How much IR time do you get in most residencies? Granted I only just matched, but the most liberal diagnostic rads programs I interviewed at only allowed ~6-9 months of IR during the entire residency. And how many procedures are you doing, versus the fellows? That's all highly variable between programs. So on the high end, we're currently putting out fellows who are doing just fine with a total of ~1.5-2 years of total IR training. Maybe that's enough, maybe not? Regardless, the Interventionalists
somehow manage in the current training environment.
Well, you may also notice how much elective time their is at many programs. This can be used to do rotations on image guided procedures. I almost doubled the assigned time and learned a ton. I have fellows at my program, but there is plenty to go around if you are aggressive and take responsibility
for the entire procedure and patient.
My point remains. The current model is 5 years WITH diagnostics. The proposed model (as I've been told) is 5 years WITHOUT diagnostics. Is the current training model so bad that you have to add an additional 2-3 years of IR training in order to accommodate the newly perceived training needs? If so, how are the current guys possibly managing, given they're so woefully undertrained? (again, obvious tongue-in-cheek comment)
The system is producing good graduates for the time being. We are reaching a point where more dedicated time is needed learning the procedures and peri-procedural workup and care. The growth of the field and where it needs to strategically position itself will soon outgrow the traditional method of training. Training needs to be periodically updated as field progress and change.
The reason I'm making this point is simple. Nobody in their right mind would sign up for 5 years of IR training, with the associated surgical-style residency (2 prelim surg years in the DIRECT pathway
), to have such a limited scope of practice as IR when they could simply do one more year and be a vascular surgeon where you control the patients and have the option of doing interventional or open procedures.

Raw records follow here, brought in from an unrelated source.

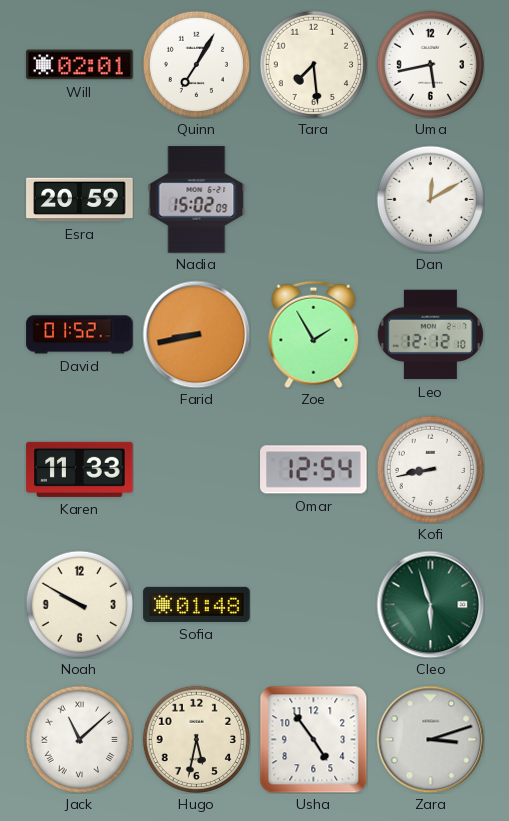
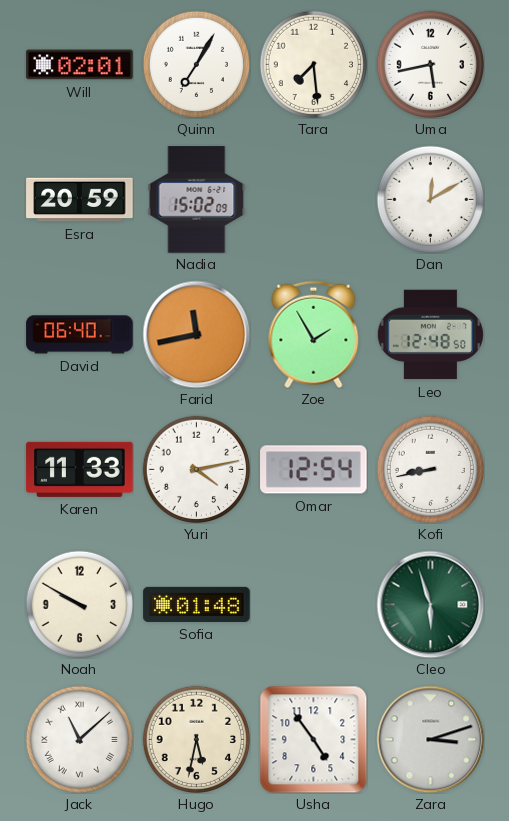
David: 01:52 -> 06:40
Farid: 8:43 -> 11:43
Leo: 12:12 -> 12:48
Yuri: none -> 4:13
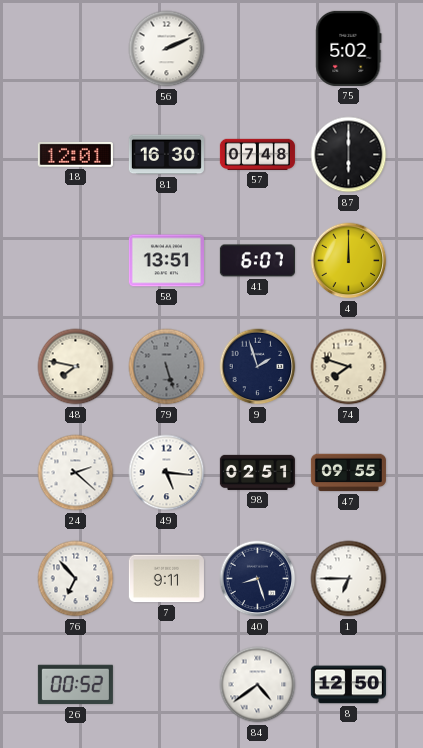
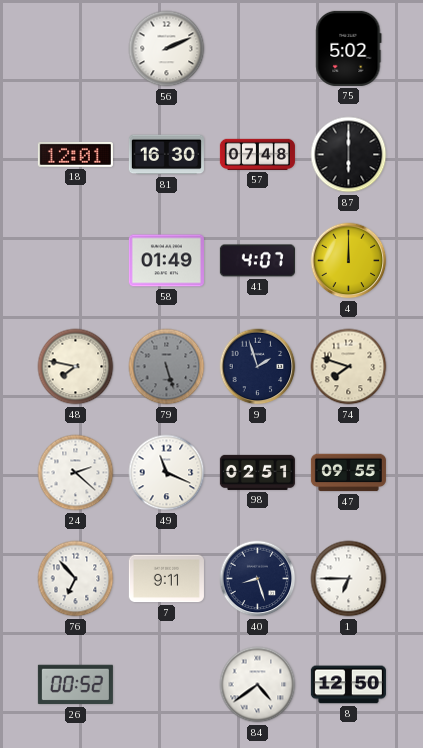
58: 13:51 -> 01:49
41: 6:07 -> 4:07
49: 5:16 -> 11:19
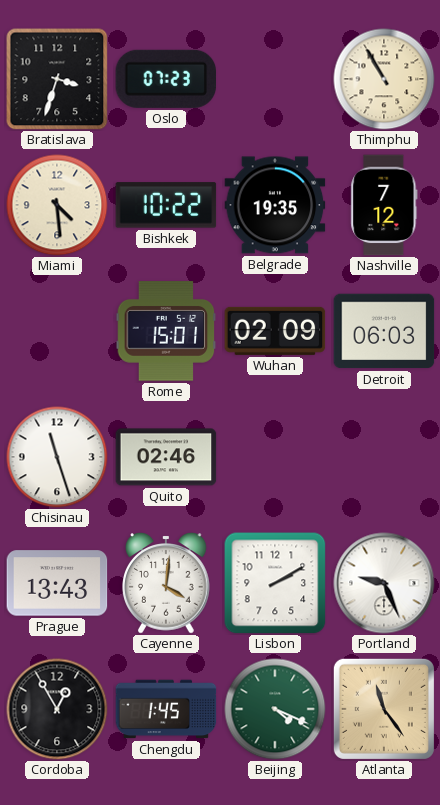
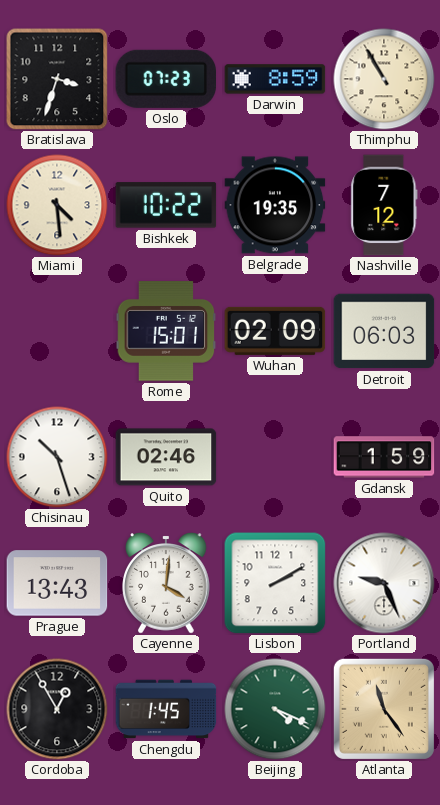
Darwin: none -> 8:59
Chisinau: 11:27 -> 10:27
Gdansk: none -> 1:59
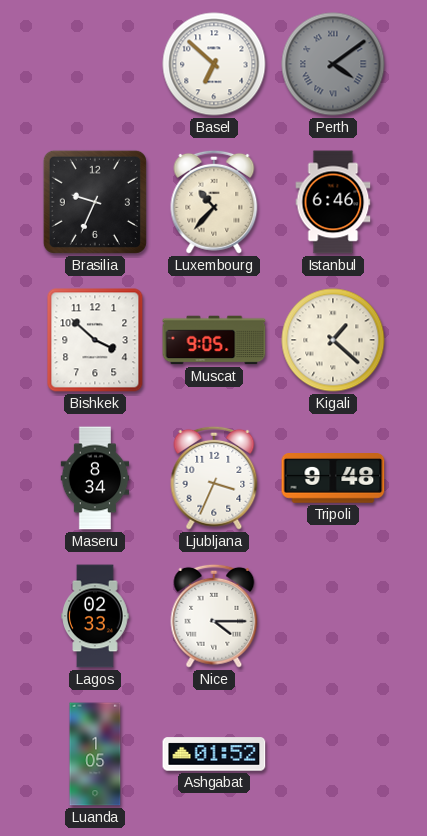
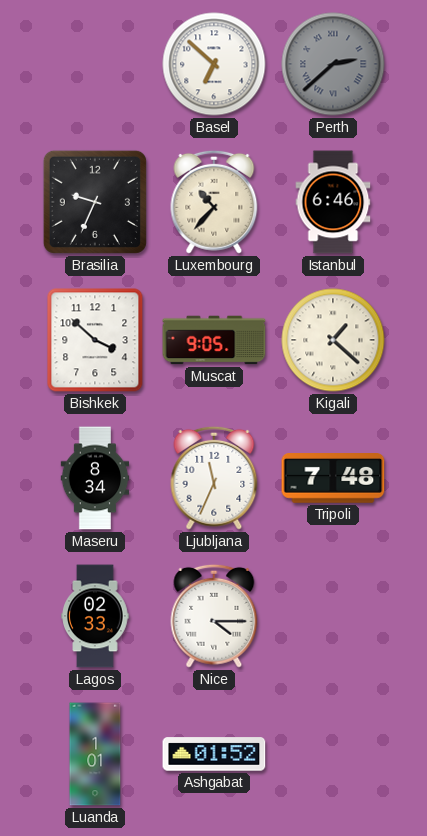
Perth: 4:09 -> 2:38
Ljubljana: 3:34 -> 11:34
Tripoli: 9:48 -> 7:48
Luanda: 1:05 -> 1:01
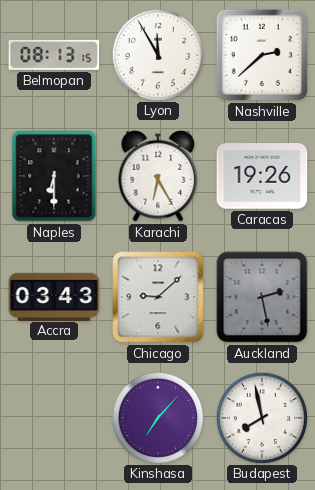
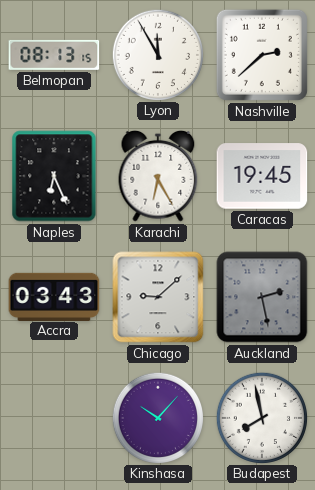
Naples: 6:30 -> 6:26
Caracas: 19:26 -> 19:45
Kinshasa: 7:07 -> 10:07
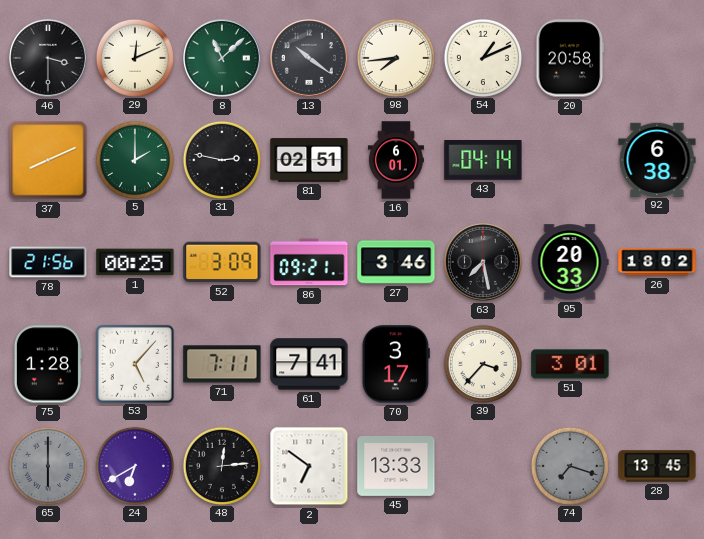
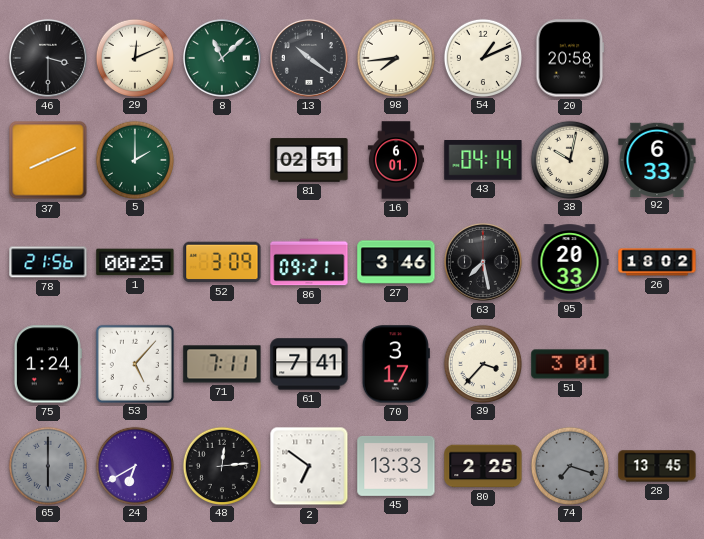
31: 2:47 -> none
38: none -> 10:02
92: 6:38 -> 6:33
75: 1:28 -> 1:24
80: none -> 2:25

There are even a handful of 6-year neurosurgery programs, and the one at my home program gives a dedicated year of NeuroIR during residency(!).
Okay, that's one approach. But if you become a minimally invasive specialist and that's what you do through the surgical pathway, you'll soon loose your open skills. It's hard to be good at everything. That leaves you, at best, with the catheter skills of an IR, but a lack of understanding of how imaging relates to minimally invasive procedures. This is why most of the stuff has been developed by IR and little by other specialties. IR seeks the change in training to fix some of its weaknesses and further expand upon abilities to provide a consult (preferably from a PCP) on a patient and provide that patient with minimally invasive options. Patients don't want surgery, and I don't blame them.
If you're going to market IR as its own residency, there has to be something more to pull in applicants. Make it streamlined to 3-4 years without fellowships.
Point taken. I could see the value in that.
Otherwise, why enter a field which presently is at the whim of other specialties which have control over the patients?
What do you think is the very definition of diagnostic radiology? Because of this fact, DR is by no means a safe bet. Neurologists, orthopods, neurosurgeons, cardiologists, urologists, vascular surgeons are all after a piece of the imaging pie. They install a scanner in their office and read it themselves or ship it off to the lowest bidding dayhawk/nighthawk while collecting the technical component. Is this best for patient care? No! But, your arguments would suggest that one would be better off going into cardiology, where you control the patients, and specializing in cardiac imaging.
And before you say "the proposed changes are intended to change the practice model so that we control the patients", why take on that burden if you can just put in one more year and become a vascular or neurosurgeon and not have to change anything.
Well, again, I seek to be a minimally invasive specialist and I don't think that I could truly be that with a NS or VS program. I think that IR training provides a broader scope and understanding of these techniques that allow me to offer patients more and to push the boundaries of medicine further. For example, if I work with cancer patients, I can do the biopsy, chemoembo, RF, cryoablate, radioembo, put in the chemotherapy port, treat the pain from metastasis with vertebroplasty or image guide nerve injections/ablations, treat their SVC syndrome, and aggressively treat the DVTs they'll get with IVC filters or catheter directed thrombolysis. No surgery discipline can offer all of those minimally invasive options to a patient. Only an IR can come close to offering the powerful synergy of the whole package of minimally invasive options to patients whose only other option may be nothing vs. a surgical procedure with significant morbidity.